Say how many lines in this listing include the word "Nederland", with no other words in the reply.
• • • • •
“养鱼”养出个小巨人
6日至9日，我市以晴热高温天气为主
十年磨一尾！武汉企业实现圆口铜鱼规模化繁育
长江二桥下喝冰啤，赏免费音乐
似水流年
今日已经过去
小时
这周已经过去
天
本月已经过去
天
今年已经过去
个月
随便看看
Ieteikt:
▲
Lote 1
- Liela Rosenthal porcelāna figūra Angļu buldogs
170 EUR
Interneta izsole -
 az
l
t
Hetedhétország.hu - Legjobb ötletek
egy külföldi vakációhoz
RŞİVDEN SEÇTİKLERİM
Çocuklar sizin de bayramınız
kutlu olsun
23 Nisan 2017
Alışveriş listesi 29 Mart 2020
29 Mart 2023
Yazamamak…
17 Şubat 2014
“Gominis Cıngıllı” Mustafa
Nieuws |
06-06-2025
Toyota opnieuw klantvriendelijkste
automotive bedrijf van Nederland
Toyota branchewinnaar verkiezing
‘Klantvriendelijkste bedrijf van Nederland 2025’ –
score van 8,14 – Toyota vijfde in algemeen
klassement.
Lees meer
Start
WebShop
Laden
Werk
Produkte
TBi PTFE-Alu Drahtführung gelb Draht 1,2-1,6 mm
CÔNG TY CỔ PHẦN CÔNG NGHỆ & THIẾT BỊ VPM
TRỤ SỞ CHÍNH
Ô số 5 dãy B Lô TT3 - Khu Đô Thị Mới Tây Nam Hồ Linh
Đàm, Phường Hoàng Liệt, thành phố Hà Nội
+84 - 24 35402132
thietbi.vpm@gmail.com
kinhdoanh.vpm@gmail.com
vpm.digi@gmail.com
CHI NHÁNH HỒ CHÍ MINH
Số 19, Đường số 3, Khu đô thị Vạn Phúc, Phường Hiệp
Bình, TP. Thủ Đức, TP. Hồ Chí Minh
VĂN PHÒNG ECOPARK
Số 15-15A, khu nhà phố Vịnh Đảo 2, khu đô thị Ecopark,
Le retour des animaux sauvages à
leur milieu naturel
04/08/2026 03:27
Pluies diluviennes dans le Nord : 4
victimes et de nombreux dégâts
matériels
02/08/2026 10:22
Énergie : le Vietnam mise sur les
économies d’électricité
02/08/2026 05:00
• • • • •
Finished task:
2